チェルノブイリ原発事故から40年となり、いまだ各紙で関連記事がつづく。世界でも原発回帰の流れがあるが、東日本が吹っ飛びかねない大事故を起こしたこの日本で、原発容認にカジを切った政策はやはり修正が必要だ。

原子力は人間の尊厳を脅かす。人類と共存できない危険なシステムだ。まして排出される「核のゴミ」の処理技術すら確立されていない。

まともな政治家であれば、このような状態を認識していて、原発を容認することには躊躇を覚えるはずだ。もしそれがないとすれば、「未来に責任を負っていない」姿にすぎない。

中道改革連合は先の総選挙で「原発ゼロ」をひっこめたが、極めて無責任な態度にすぎなかった。

そのことによって立憲票の多くが離れた。ただし、高市アンチテーゼの期待から、代わりに支持する票が流入し、なんとか1000万票に達した。だがいまではその期待票がぞくぞくと離反している。

次の参院選は仮に立憲・公明が合流したとしても、1000万には遠く及ばなくなるだろう。

いまや日本共産党は「パワハラの代名詞」として認識され、大衆から見放されつつある。れいわ新選組も相次ぐ不祥事だ。社民党は政党要件のスレスレの状態でさまよっている。

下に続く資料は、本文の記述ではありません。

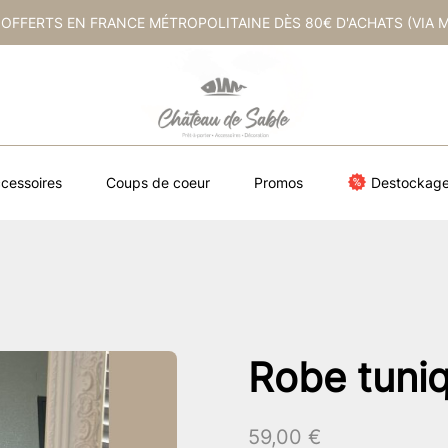
 OFFERTS EN FRANCE MÉTROPOLITAINE DÈS 80€ D'ACHATS (VIA 
cessoires
Coups de coeur
Promos
Destockag
Robe tuni
59,00
€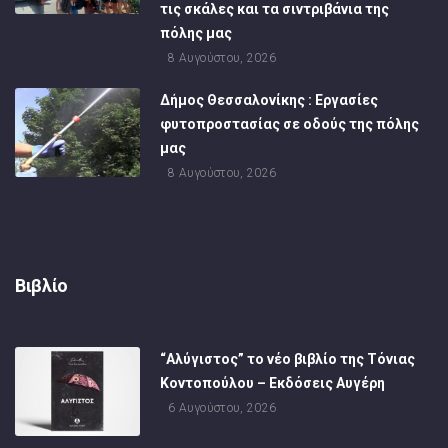
τις σκάλες και τα σιντριβάνια της
πόλης μας
8 Αυγούστου, 2026
Δήμος Θεσσαλονίκης : Εργασίες
φυτοπροστασίας σε οδούς της πόλης
μας
8 Αυγούστου, 2026
Βιβλίο
“Αλύγιστος” το νέο βιβλίο της Τόνιας
Κοντοπούλου – Εκδόσεις Αυγέρη
6 Αυγούστου, 2026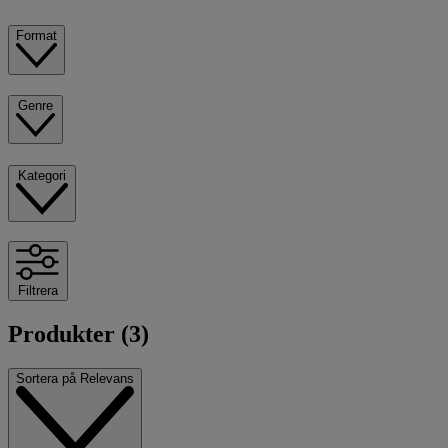
Format
Genre
Kategori
Filtrera
Produkter (3)
Sortera på
Relevans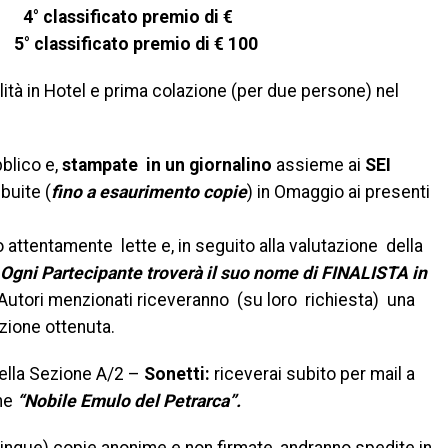
to premio di €
premio di € 100
lità in Hotel e prima colazione (per due persone) nel
bblico e,
stampate in un giornalino
assieme ai
SEI
ibuite (
fino a esaurimento copie
) in Omaggio ai presenti
o attentamente lette e, in seguito alla valutazione della
i. Ogni Partecipante troverà il suo nome di FINALISTA in
Autori menzionati riceveranno (su loro richiesta) una
zione ottenuta.
nella Sezione A/2 –
Sonetti:
riceverai subito per mail a
ome
“Nobile Emulo del Petrarca”.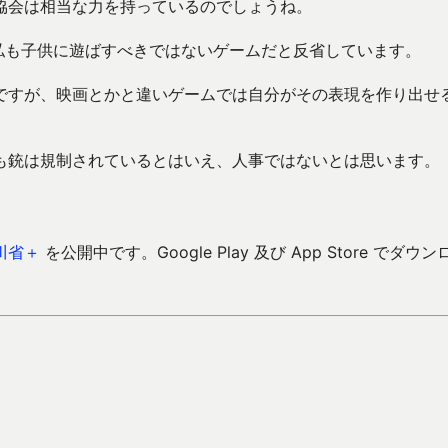
協会は相当な力を持っているのでしょうね。
、私も子供に遊ばすべきではないゲームだと反省しています。
ですが、映画とかと違いゲームでは自分がその表現を作り出せ
も銃は規制されているとはいえ、人事ではないとは思います。
川省＋
を公開中です。Google Play 及び App Store でダウン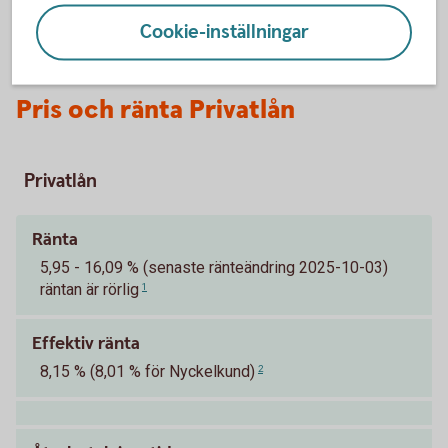
Cookie-inställningar
Pris och ränta Privatlån
Privatlån
Ränta
5,95 - 16,09 % (senaste ränteändring 2025-10-03)
räntan är rörlig
1
Effektiv ränta
8,15 % (8,01 % för Nyckelkund)
2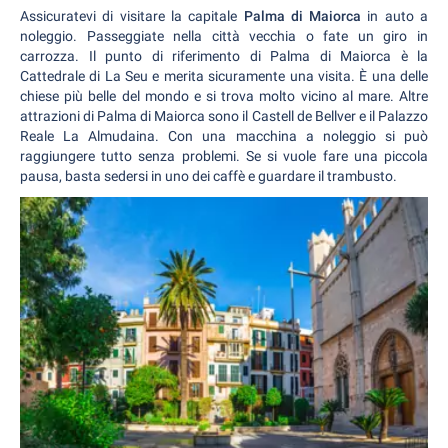
Assicuratevi di visitare la capitale
Palma di Maiorca
in auto a
noleggio. Passeggiate nella città vecchia o fate un giro in
carrozza. Il punto di riferimento di Palma di Maiorca è la
Cattedrale di La Seu e merita sicuramente una visita. È una delle
chiese più belle del mondo e si trova molto vicino al mare. Altre
attrazioni di Palma di Maiorca sono il Castell de Bellver e il Palazzo
Reale La Almudaina. Con una macchina a noleggio si può
raggiungere tutto senza problemi. Se si vuole fare una piccola
pausa, basta sedersi in uno dei caffè e guardare il trambusto.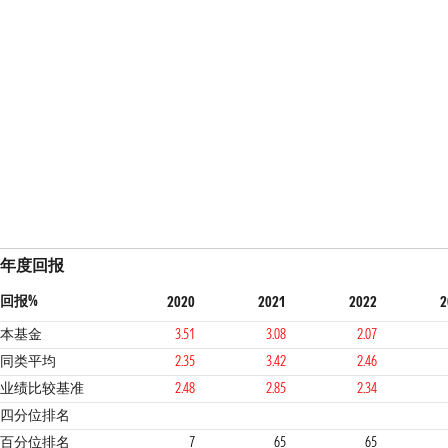
年度回报
回报%
2020
2021
2022
2
本基金
3.51
3.08
2.07
同类平均
2.35
3.42
2.46
业绩比较基准
2.48
2.85
2.34
1
3
3
3
四分位排名
百分位排名
7
65
65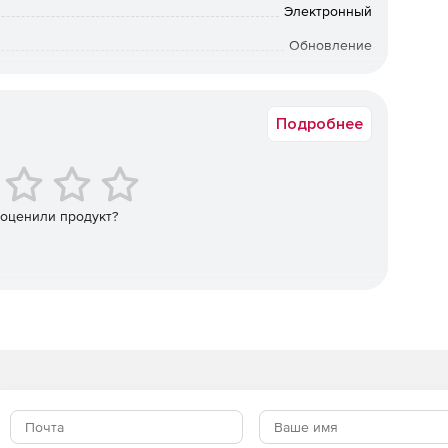
Электронный
окументный режим работы);
Обновление
бессрочная лицензия
ров и технологических обозначений;
Подробнее
 оценили продукт?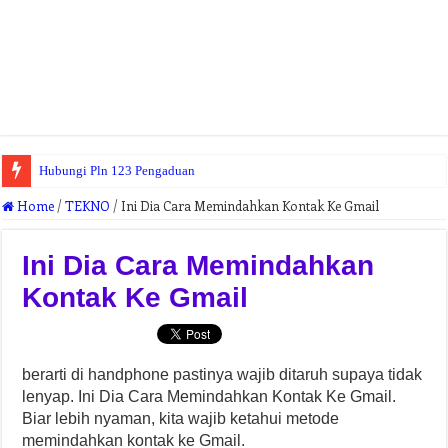
Hubungi Pln 123 Pengaduan
Home
/
TEKNO
/
Ini Dia Cara Memindahkan Kontak Ke Gmail
Ini Dia Cara Memindahkan
Kontak Ke Gmail
berarti di handphone pastinya wajib ditaruh supaya tidak
lenyap. Ini Dia Cara Memindahkan Kontak Ke Gmail.
Biar lebih nyaman, kita wajib ketahui metode
memindahkan kontak ke Gmail.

中道改革連合は、中道さらに“がら空き”状態となっている左側全般に大きく網を広げ、政権交代をめざすべきだ。つまり、中道および左派連合だ。

だが見ている限り、現在の党の進路は定まらない。確かな絵を描く力ある政治家が不在のようだ。

こうした行動は役人的な発想ではなしえず、寝業師のような側面を持つ人材でないと務まらない。

ともあれ、原発は中道改革連合が惨敗した1丁目1番地であり、いつまでも現実的な政策が与党の条件といった「思考停止」にとどまっている限り、自民党に代わる勢力とはなりえない。